The collective occupants of Ellingfort Road and London Lane have proven themselves adaptable and have aged with their streets. By the end of the 90’s, sensing the end, as the council starting to wield its regeneration scrubbing brush, the occupants of Ellingfort Road and London Lane brokered a deal with the local authority to have their houses refurbished under a £2.5 million programme, transferring the ownership of the properties from the council to a housing association and guaranteeing cheap rents for the former squatters.

Walking down Ellingfort Road today it is quiet. There is the occasional pulsed sub-bass rumble of a train passing over the railway arches at the far end of the street. The vans and busses have gone, but traces of the alternative community are still present. In the refurbishment, the houses were converted into flats and ginnels created connecting the street to flights of metal stairs that run along the back wall of the houses providing access to the flats. The ginnels are gated with elaborate sun design metal work. Old habits die hard, old furniture and potentially useful finds are hoarded at various spots along the street. A set of small children’s clothes, toys and books are carefully laid out along a wall with a small hand written note, ‘Please Take’. The refurbished paintwork, now over ten years old is starting to look a little shabby. It gives the street a warmth not experienced on many of the other streets in this area.

The road surface is covered with a tarmac containing a large aggregate that emphasises a lone rectangular smooth black patch, the length of a car and a half, marking number 18 Ellingfort road. An angular warehouse with heavy metal security shutters, adjoining the Chinese cultural centre and facing the refurbished terraced houses. WARNING: Premises protected by Key security. Black scorch marks on broken granite curb stones mark the only traces of the night, in 2011, that Hackney’s myth of hermetic gentrification was shattered in a festive celebration of looting and burning. A red Mazda MX5 sports car burnt with a ferocious heat on this spot as rows of hooded and masked rioters barricaded the street with burning wheelie bins, holding the police from entering the road, whilst number 18, then a Carhartt clothing warehouse, was looted.

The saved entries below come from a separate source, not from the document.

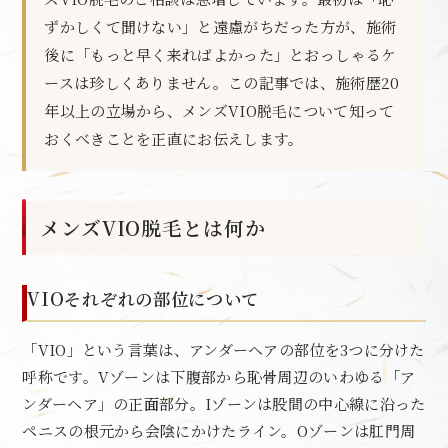
ずかしくて聞けない」と遠慮がちだった方が、施術
後に「もっと早く来ればよかった」とおっしゃるケ
ースは珍しくありません。この記事では、施術歴20
年以上の立場から、メンズVIO脱毛について知って
おくべきことを正直にお伝えします。
メンズVIO脱毛とは何か
VIOそれぞれの部位について
「VIO」という言葉は、アンダーヘアの部位を3つに分けた
呼称です。Vゾーンは下腹部から恥骨周辺のいわゆる「ア
ンダーヘア」の正面部分。Iゾーンは股間の中心線に沿った
ペニスの根元から会陰にかけたライン。Oゾーンは肛門周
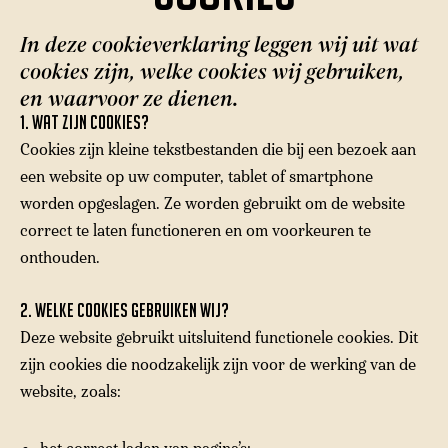
In deze cookieverklaring leggen wij uit wat
cookies zijn, welke cookies wij gebruiken,
en waarvoor ze dienen.
1. Wat zijn cookies?
Cookies zijn kleine tekstbestanden die bij een bezoek aan
een website op uw computer, tablet of smartphone
worden opgeslagen. Ze worden gebruikt om de website
correct te laten functioneren en om voorkeuren te
onthouden.
2. Welke cookies gebruiken wij?
Deze website gebruikt
uitsluitend functionele cookies
. Dit
zijn cookies die noodzakelijk zijn voor de werking van de
website, zoals:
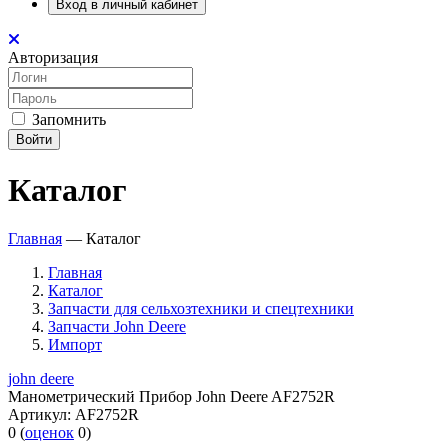
Вход в личный кабинет
Авторизация
Запомнить
Войти
Каталог
Главная
—
Каталог
Главная
Каталог
Запчасти для сельхозтехники и спецтехники
Запчасти John Deere
Импорт
john deere
Манометрический Прибор John Deere AF2752R
Артикул:
AF2752R
0
(
оценок
0
)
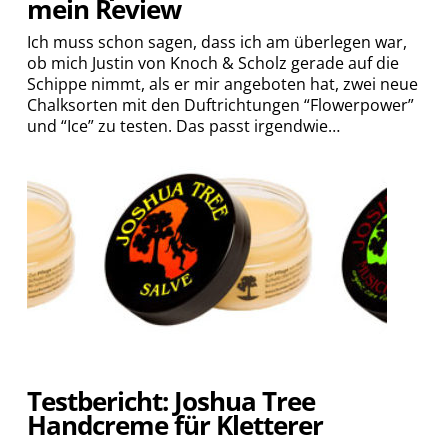
mein Review
Ich muss schon sagen, dass ich am überlegen war,
ob mich Justin von Knoch & Scholz gerade auf die
Schippe nimmt, als er mir angeboten hat, zwei neue
Chalksorten mit den Duftrichtungen “Flowerpower”
und “Ice” zu testen. Das passt irgendwie…
Testbericht: Joshua Tree
Handcreme für Kletterer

Looting is a natural response to the unnatural and inhuman society of commodity abundance’. The Situationists wrote in their 1965, ‘The Decline and Fall of the Spectacle-Commodity Economy’, as a response to the Watt’s riots. A Word document Find and Replace of this text, substituting the word ‘Watts’ for ‘Hackney’, still provides the best analysis of the 2011 riots.

Dead Cops

 

I leave Ellingfort Road under the train bridge, emerging at a lockup for those large transparent blue bottles that sit upturned on water coolers in city offices. Deep blue fortified fences, topped with circular loops of razor wire, surround the compound. A high white painted wall, marking the boundary between this compound and the next, is adorned with bright blue graffiti, neat and expertly sprayed lettering spell out ACAB.